I have a Blue Fronted Amazon who would LOVE to be in a shop! She likes anything loud and consequently sings her version of "opera" with no words. 


More at My Photobucket Album


----------



## ValleyTheaterKid (May 8, 2011)

ok that is an awesome picture lol


----------



## BrianWolfe (May 9, 2011)

We have had a cat(s) in my shop for 30 years. They have been good company. They are shop cats though, owned by the shop owner. I wouldn't support people bringing their own pets into the shop. Too unpredictable and unfair to shop personnel who do not want them in the shop. We did have an awful incident where a 21 year old cat was run over by a forklift he could not hear. The new cat stays in the office where she is safe..


----------



## gafftaper (May 11, 2011)

Typically it's a big no no in educational theater. Most schools don't allow dogs on campus period. 

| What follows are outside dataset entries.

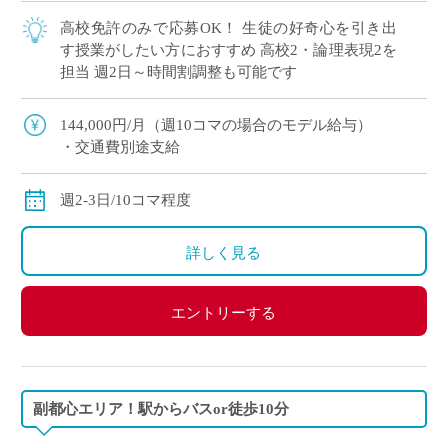
高校免許のみで応募OK！ 生徒の好奇心を引き出
す授業がしたい方におすすめ 高校2・論理表現2を
担当 週2日～時間割調整も可能です
144,000円/月（週10コマの場合のモデル給与）
・交通費別途支給
週2-3日/10コマ程度
詳しく見る
エントリーする
副都心エリア！駅からバスor徒歩10分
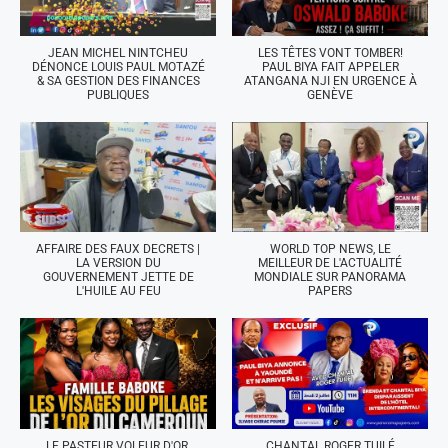
JEAN MICHEL NINTCHEU
LES TÊTES VONT TOMBER!
DÉNONCE LOUIS PAUL MOTAZÉ
PAUL BIYA FAIT APPELER
& SA GESTION DES FINANCES
ATANGANA NJI EN URGENCE À
PUBLIQUES
GENÈVE
AFFAIRE DES FAUX DECRETS |
WORLD TOP NEWS, LE
LA VERSION DU
MEILLEUR DE L'ACTUALITÉ
GOUVERNEMENT JETTE DE
MONDIALE SUR PANORAMA
L'HUILE AU FEU
PAPERS
LE PASTEUR VOLEUR D'OR,
CHANTAL ROGER TUILÉ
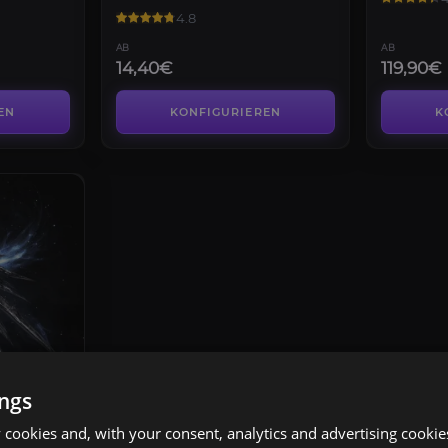
4.8
AB
AB
14,40€
119,90€
EN
KONFIGURIEREN
K
ings
cookies and, with your consent, analytics and advertising cookie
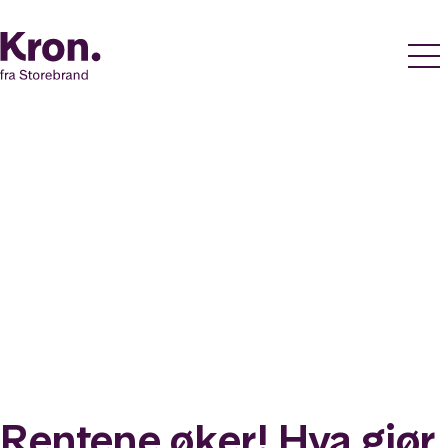
Rentene øker! Hva gjør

The big theater supply store here in town has been a dog friendly business for well over 20 years. It's so dog friendly they don't have a catalog they have a "Dogalog". The original owner would always have two big dogs with him, and many others were around the business office, rental shop, and store. He's gone but the tradition continues. My favorite Dogalog cover was from back in the 90's. It was a spoof of the Cats logo with a black lab and golden eyes instead. At random points in the dogalog there are pictures of dogs with products. My favorite was many years ago and a picture of a big dog in a makeup chair who looks really excited, with the caption, "Did someone say something about Pancakes?" You can download the 2010 Dogalog  here.


----------



## mstaylor (May 11, 2011)

I am a huge dog lover, curently housing an American Bulldog for a serviceman in Afganastan, but they have no business at work. I have seen too many people that have no clue how to care or train animals and they create havoc. Every dog I have ever owned did what I asked when asked but they stayed at the house.


----------



## JChenault (May 12, 2011)

gafftaper said:


> The big theater supply store here in town has been a dog friendly business for well over 20 years. It's so dog friendly they don't have a catalog they have a "Dogalog". The original owner would always have two big dogs with him, and many others were around the business office, rental shop, and store. .

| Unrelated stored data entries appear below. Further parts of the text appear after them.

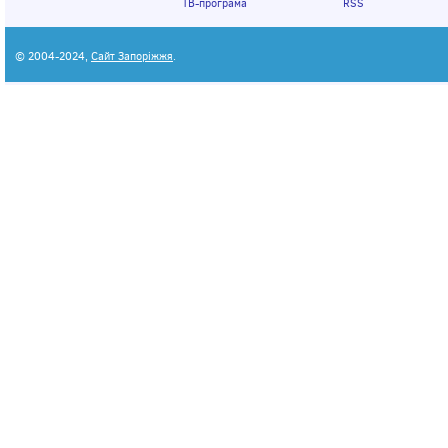
ТВ-програма
RSS
© 2004-2024,
Сайт Запоріжжя
.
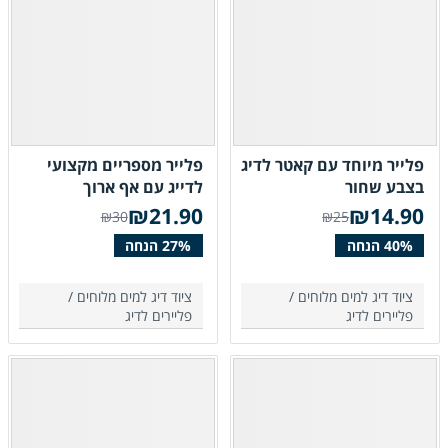
פלייר מיוחד עם קאטר לדיג
פלייר מספריים מקצועי
בצבע שחור
לדייג עם אף ארוך
₪
21.90
₪
14.90
₪30
₪25
ציוד דיג למים מלוחים /
ציוד דיג למים מלוחים /
פליירים לדיג
פליירים לדיג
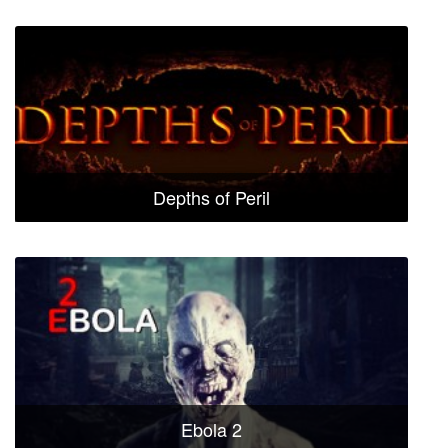
Depths of Peril
Ebola 2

Perhaps this a Seattle area thing. At a community theatre I work with in Edmonds, dogs are welcome to visit during construction, hang focus, etc. 
I work with a theatre in Tacoma where the managing director /artistic director and his partner have their dogs there every day ( they mostly stay in the artistic directors office). The development director is bringing her dog in now.
When I worked foe Amazon.com, they ran a pet friendly building. Any employee could bring in their pet - but it was mostly dogs. 
The general rule is that the animal must be well behaved, and if it makes a mess you are required to clean it up yourself.

I really enjoyed having pets in the office. Most folks liked it. A few hated it.


----------



## techieman33 (May 12, 2011)

JChenault said:


> Perhaps this a Seattle area thing. At a community theatre I work with in Edmonds, dogs are welcome to visit during construction, hang focus, etc.
> I work with a theatre in Tacoma where the managing director /artistic director and his partner have their dogs there every day ( they mostly stay in the artistic directors office). The development director is bringing her dog in now.
> When I worked foe Amazon.com, they ran a pet friendly building. Any employee could bring in their pet - but it was mostly dogs.
> The general rule is that the animal must be well behaved, and if it makes a mess you are required to clean it up yourself.
> ...


 
Pets hanging out in the office is one thing, but a working stage or shop is an extremely dangerous practice no matter how well behaved an animal is "most of the time".


----------



## GBtimex (May 12, 2011)

One of the people here before me set up a program on campus to feed, shelter and spay any stray cat that showed up on campus. They built a little cat house right next to the dock and keep food in one of our storage rooms. That room became known as the "***** Lair" and the name always raises an eyebrow. We have only had one in our house once and he did NOT like being a loud, food less and cold place for long. He left the second we opened the door the next day. I have never seen one in house but they always end up laying on my car when I am unloading it. 


I have been wanting to bring a Labrador into the space on those long days when we get bored. It is rather unprofessional in my own biased opinion but life is too short and IF they do no harm why not? I have worked in some spaces that brought dogs in and everyone was in a better mood because of it and work tended to get done faster. Sometimes you have to throw up your hands and say "oh well". I would always rather have a dog back stage than a baby or small child ANYTIME. 

Interesting talk. 

GBtimex


----------



## derekleffew (May 12, 2011)

GBtimex said:


> One of the people here before me set up a program on campus to feed, shelter and spay any stray cat that showed up on campus. They built a little cat house right next to the dock and keep food in one of our storage rooms. That room became known as the "***** Lair" and the name always raises an eyebrow. ...


_The Best Little Cathouse in Texas_ ?


----------